Added toParquetSingleFile

 def toParquetSingleFile[In](fileName: String)(implicit
                                                ec: ExecutionContext,
                                                mat: Materializer,
                                                writes: Writes[In]): Sink[In, FileDetails] = {
    val absolutePath = TEMP_DIRECTORY + File.separator + s"$fileName.${FileExtension.PARQUET.toSuffix}"
    toJsString[In]
      .log(s"ParquetService", _ => s"[✍️] - Writing element toParquetSingleFile for path: $absolutePath ...")
      .withAttributes(Attributes.logLevels(onFailure = LogLevels.Error, onFinish = LogLevels.Off, onElement = LogLevels.Info))
      .to(
        ParquetStreams.toParquetSingleFile(
          path = absolutePath,
          options = ParquetWriter.Options(
            writeMode = ParquetFileWriter.Mode.OVERWRITE,
            compressionCodecName = CompressionCodecName.GZIP))
      ).mapMaterializedValue(_ => FileDetails(absolutePath, FileExtension.PARQUET))
  }

Solution:

def toParquetSingleFile[In](fileName: String)(implicit ec: ExecutionContext, mat: Materializer, writes: Writes[In]): Sink[In, Future[Option[FileDetails]]] = {
    val absolutePath = TEMP_DIRECTORY + File.separator + s"$fileName.${FileExtension.PARQUET.toSuffix}"
    toJsString[In]
      .toMat(
        Sink.lazySink(() => ParquetStreams.toParquetSingleFile(
          path = absolutePath,
          options = ParquetWriter.Options(
            writeMode = ParquetFileWriter.Mode.OVERWRITE,
            compressionCodecName = CompressionCodecName.GZIP))
        )
      )(Keep.right)
      .mapMaterializedValue(_.flatten
        .map { _ =>
          logger.info(s"[ParquetService] - [✍️] Writing file: [$absolutePath] Finished!")
          Some(FileDetails(absolutePath, FileExtension.PARQUET))
        }
        .recover {
          case _: NeverMaterializedException => Option.empty[FileDetails]
        }
      )
  }

Solution

  • As I see, this toParquetSingleFile creates a Sink with a Future[Done] as materialized value.
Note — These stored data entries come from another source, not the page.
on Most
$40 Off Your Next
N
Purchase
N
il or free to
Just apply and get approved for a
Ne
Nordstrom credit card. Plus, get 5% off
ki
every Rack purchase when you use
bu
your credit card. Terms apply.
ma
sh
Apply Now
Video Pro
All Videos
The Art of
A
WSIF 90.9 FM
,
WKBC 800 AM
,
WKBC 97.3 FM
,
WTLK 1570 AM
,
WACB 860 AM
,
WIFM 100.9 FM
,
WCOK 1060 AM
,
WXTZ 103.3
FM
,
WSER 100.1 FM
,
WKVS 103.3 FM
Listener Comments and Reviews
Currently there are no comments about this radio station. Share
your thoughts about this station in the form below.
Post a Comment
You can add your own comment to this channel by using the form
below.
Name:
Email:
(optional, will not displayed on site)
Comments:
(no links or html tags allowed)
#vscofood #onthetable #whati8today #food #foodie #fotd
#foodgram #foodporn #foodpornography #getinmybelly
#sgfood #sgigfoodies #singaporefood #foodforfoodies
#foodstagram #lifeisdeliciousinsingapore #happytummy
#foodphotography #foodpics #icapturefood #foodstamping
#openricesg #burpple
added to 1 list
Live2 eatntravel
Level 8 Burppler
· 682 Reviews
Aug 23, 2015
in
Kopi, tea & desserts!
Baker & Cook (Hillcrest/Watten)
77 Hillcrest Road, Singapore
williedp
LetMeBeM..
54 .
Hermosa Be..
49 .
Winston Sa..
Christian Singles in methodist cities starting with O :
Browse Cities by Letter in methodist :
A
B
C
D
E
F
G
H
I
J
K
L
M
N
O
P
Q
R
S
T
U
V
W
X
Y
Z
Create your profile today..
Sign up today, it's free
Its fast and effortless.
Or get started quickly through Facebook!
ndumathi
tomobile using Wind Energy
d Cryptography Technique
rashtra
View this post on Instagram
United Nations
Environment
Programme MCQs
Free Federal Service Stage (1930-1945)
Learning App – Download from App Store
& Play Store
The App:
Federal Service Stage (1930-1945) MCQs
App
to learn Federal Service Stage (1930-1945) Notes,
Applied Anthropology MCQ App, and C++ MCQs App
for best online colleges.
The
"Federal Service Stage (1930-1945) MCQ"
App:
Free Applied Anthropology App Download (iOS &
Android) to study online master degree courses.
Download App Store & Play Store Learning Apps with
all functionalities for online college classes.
But, in your function you are returning via mapMaterializedValue one FileDetails instance. I think that the mapMaterializedValue function that you are using accepts a function of

    mapMaterializedValue(mat: Future[Done] => Mat2)
    

    So if you map the Future[Done] to a Future[FileDetails] you will have a List[Future[FileDetails]] that you can flatten using Future sequence operation or other approach to get the Future[List[FileDetails]]

    Trying to simulate your scenario, you have a function that create a Sink that writes a file and materializes a Future[Done]:

    case class FileDetails(absPath: String, fileExtension: Int)
    
    def sink[In] : Sink[In, Done] = ???
    

    remove the mapMaterializedValue from your function and you will have something like the above.

    Then, create a function that maps that materialized value:

    def mapMatValue[In](in: Sink[In, Future[Done]]) =
      in.mapMaterializedValue(result => result.map(_ => FileDetails("path", 0))
    

    Using that, your createMongoDump should return Sink[In, List[Future[FileDetails]]

    And finally, use Future.sequence(list) to obtain a Future[List[Future.sequence]]. You could use traverse too.